27 If an unbeliever invites you to a meal and you want to go, eat whatever is put before you without raising questions of conscience. 28 But if someone says to you, “This has been offered in sacrifice,” then do not eat it, both for the sake of the one who told you and for the sake of conscience. 29 I am referring to the other person’s conscience, not yours. For why is my freedom being judged by another’s conscience? 30 If I take part in the meal with thankfulness, why am I denounced because of something I thank God for?—1 Cor. 10:27-30 NIV
Jesus set the example of eating with sinners and he expects us to do the same. We are free to eat whatever is served to us. In those days, it was very possible that a person could have been offered something that was prepared as a sacrifice to an idol. If they were informed of that, then they should not partake of that food, not because it is a sin for them, but for the sake of the other person. Why? Paul is using the eating of meat that has been sacrificed to idols to show us an example of how we should be willing to give up certain rights rather than offend or harm another person. We are not judged by what goes into our mouth but by what comes out of it.
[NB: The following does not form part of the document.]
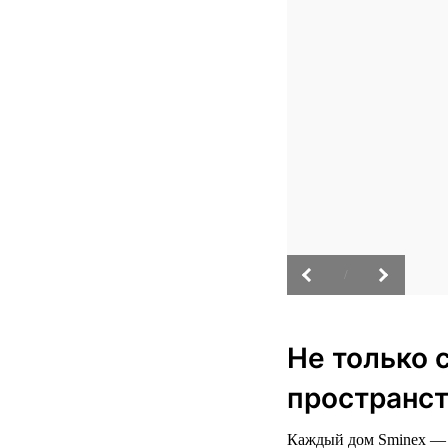
/
Не только 
пространст
Каждый дом Sminex — э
10 Jesus called the crowd to him and said, “Listen and understand. 11 What goes into someone’s mouth does not defile them, but what comes out of their mouth, that is what defiles them.”–Matt. 15:10,11 NIV
If we profess one thing and do another, we not only harm the Kingdom of God and ourselves, we also become a stumbling block to unbelievers and weaker brothers and sisters. If we know something offends another person even though it would not be a sin for us to take that action, then we should abstain from doing so in their presence. The only exception would be that if, in so doing, we had to violate our own conscience, then that is a line we cannot cross.